**Information provided**
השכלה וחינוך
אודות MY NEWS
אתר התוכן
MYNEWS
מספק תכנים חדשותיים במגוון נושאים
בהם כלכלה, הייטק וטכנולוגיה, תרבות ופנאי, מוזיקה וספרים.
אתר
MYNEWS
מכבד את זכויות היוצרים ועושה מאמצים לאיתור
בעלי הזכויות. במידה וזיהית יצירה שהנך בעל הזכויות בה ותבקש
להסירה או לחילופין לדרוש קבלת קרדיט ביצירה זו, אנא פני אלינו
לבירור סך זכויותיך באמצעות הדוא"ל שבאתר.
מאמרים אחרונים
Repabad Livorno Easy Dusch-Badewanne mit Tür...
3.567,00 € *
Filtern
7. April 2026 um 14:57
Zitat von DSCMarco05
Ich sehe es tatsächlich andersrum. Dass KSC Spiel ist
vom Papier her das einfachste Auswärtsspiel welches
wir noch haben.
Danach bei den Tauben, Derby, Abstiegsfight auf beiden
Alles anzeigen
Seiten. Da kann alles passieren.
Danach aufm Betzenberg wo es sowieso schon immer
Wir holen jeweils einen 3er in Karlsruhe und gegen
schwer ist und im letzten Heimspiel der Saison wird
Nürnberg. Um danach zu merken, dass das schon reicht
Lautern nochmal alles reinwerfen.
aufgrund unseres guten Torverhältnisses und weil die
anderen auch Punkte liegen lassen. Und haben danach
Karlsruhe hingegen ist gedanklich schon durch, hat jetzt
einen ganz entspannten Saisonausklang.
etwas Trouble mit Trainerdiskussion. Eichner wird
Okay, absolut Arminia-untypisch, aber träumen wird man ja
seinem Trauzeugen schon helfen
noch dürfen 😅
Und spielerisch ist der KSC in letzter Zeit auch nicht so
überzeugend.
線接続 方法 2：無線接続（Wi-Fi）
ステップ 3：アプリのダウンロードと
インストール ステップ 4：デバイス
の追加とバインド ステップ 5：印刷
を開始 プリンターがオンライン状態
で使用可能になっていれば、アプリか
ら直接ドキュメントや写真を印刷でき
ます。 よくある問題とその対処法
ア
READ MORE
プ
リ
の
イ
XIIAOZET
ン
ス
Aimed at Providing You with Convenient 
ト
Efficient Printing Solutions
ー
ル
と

**Task to complete**
Copy the lines above exactly, beginning at the line that has "להסירה או לחילופין" and stopping after the line that has "線接続 方法 2：無線接続（Wi-Fi）", and omit the rest.

**Written answer**
להסירה או לחילופין לדרוש קבלת קרדיט ביצירה זו, אנא פני אלינו
לבירור סך זכויותיך באמצעות הדוא"ל שבאתר.
מאמרים אחרונים
Repabad Livorno Easy Dusch-Badewanne mit Tür...
3.567,00 € *
Filtern
7. April 2026 um 14:57
Zitat von DSCMarco05
Ich sehe es tatsächlich andersrum. Dass KSC Spiel ist
vom Papier her das einfachste Auswärtsspiel welches
wir noch haben.
Danach bei den Tauben, Derby, Abstiegsfight auf beiden
Alles anzeigen
Seiten. Da kann alles passieren.
Danach aufm Betzenberg wo es sowieso schon immer
Wir holen jeweils einen 3er in Karlsruhe und gegen
schwer ist und im letzten Heimspiel der Saison wird
Nürnberg. Um danach zu merken, dass das schon reicht
Lautern nochmal alles reinwerfen.
aufgrund unseres guten Torverhältnisses und weil die
anderen auch Punkte liegen lassen. Und haben danach
Karlsruhe hingegen ist gedanklich schon durch, hat jetzt
einen ganz entspannten Saisonausklang.
etwas Trouble mit Trainerdiskussion. Eichner wird
Okay, absolut Arminia-untypisch, aber träumen wird man ja
seinem Trauzeugen schon helfen
noch dürfen 😅
Und spielerisch ist der KSC in letzter Zeit auch nicht so
überzeugend.
線接続 方法 2：無線接続（Wi-Fi）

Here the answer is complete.